Aux termes de ses écritures transmises électroniquement le 16 avril 2024 et soutenues à l'audience, auxquelles il est référé pour un plus ample exposé des faits, moyens et prétentions, la SAS SOLUTION RENOV 34 demande au premier président de :
- ordonner la suspension de l'exécution provisoire de la décision,
- débouter les défendeurs de leurs demandes,
- statuer ce que de droit sur les dépens.
Aux termes de ses écritures transmises le 2 avril 2024 soutenues à l'audience, la SARL EPILOGUE prise en la personne de Me [C] [J], auxquelles il est référé pour un plus ample exposé des faits, moyens et prétentions, demande au premier président de :
- déclarer qu'il n'y a pas de chance sérieuse de réformation du jugement attaqué liée à la prétendue absence de motivation du jugement dont appel,
- s'en remet à l'appréciation du premier président en considération des éléments qui seront produits par l'URSSAF à la juridiction de céans quant au motif sérieux de réformation du jugement attaqué lié à l'absence d'état de cessation des paiements de la SAS SOLUTION RENOV 34,
- en tout état de cause de condamner la SAS SOLUTION RENOV 34 à lui payer la somme de 2.000 € au titre des frais irrépétibles,
- la condamner aux entiers dépens.
L'URSSAF DU LANGUEDOC ROUSSILLON s'en rapporte.
Le ministère public conclut à l'arrêt de l'exécution provisoire en l'état des divergences entre les protagonistes.
MOTIFS
En application de l'article R.661-1, alinéa 1 et 2 du code de commerce, les jugements et ordonnances rendus en matière de mandat ad hoc, de conciliation, de sauvegarde, de redressement judiciaire, de rétablissement professionnel et de liquidation judiciaire sont exécutoires de plein droit à titre provisoire.

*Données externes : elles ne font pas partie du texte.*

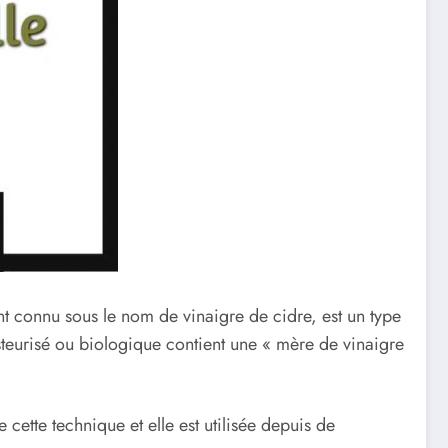
nt connu sous le nom de vinaigre de cidre, est un type
teurisé ou biologique contient une « mère de vinaigre
cette technique et elle est utilisée depuis de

Toutefois, ne sont pas exécutoires de plein droit à titre provisoire les jugements et ordonnances rendus en application des articles L.622-8, L.626-22, du premier alinéa de l'article L.642-20-1, de l'article L.651-2, des articles L.663-1 à L.663-4 ainsi que des décisions prises sur le fondement de l'article L.663-1-1 et les jugements qui prononcent la faillite personnelle ou l'interdiction prévue à l'article L.653-8.
En application de l'article R.661-1, alinéa 3 du code de commerce, les dispositions des articles 514-1 et 514-2 du code de procédure civile ne sont pas applicables.
En application de l'article R.661-1, alinéa 4 du code de commerce, par dérogation aux dispositions de l'article 514-3 du code de procédure civile, le premier président de la cour d'appel, statuant en référé, ne peut arrêter l'exécution provisoire des décisions mentionnées aux deux premiers alinéas du présent article que lorsque les moyens à l'appui de l'appel paraissent sérieux. L'exécution provisoire des décisions prises sur le fondement de l'article L.663-1-1 peut être arrêtée, en outre, lorsque l'exécution risque d'entraîner des conséquences manifestement excessives. Dès le prononcé de la décision du premier président arrêtant l'exécution provisoire, le greffier de la cour d'appel en informe le greffier du tribunal.
En l'espèce, en l'absence de motivation du jugement, et compte tenu des pièces produites par l'appelante à savoir une attestation de l'URSSAF datée du 11 avril 2024 selon laquelle la SAS SOLUTION RENOV 34 est à jour de ses cotisations à la date du 29 février 2024, un relevé du compte bancaire de la société créditeur de 8.568,24 € à la date du 12 avril 2024, il y a lieu de constater que la SAS SOLUTION RENOV 34 dispose en conséquence d'un moyen sérieux d'annulation ou de réformation justifiant l'arrêt de l'exécution provisoire.
PAR CES MOTIFS
Nous, magistrat délégué par le premier président, statuant en matière de référé, publiquement et contradictoirement,
ORDONNONS l'arrêt de l'exécution provisoire de la décision en date du 9 février 2024 du tribunal de commerce de Montpellier ;
DEBOUTONS la SARL EPILOGUE prise en la personne de Me [C] [J] de sa demande au titre de l'article 700 du code de procédure civile ;
DISONS que les dépens passeront en frais privilégiés de la procédure collective.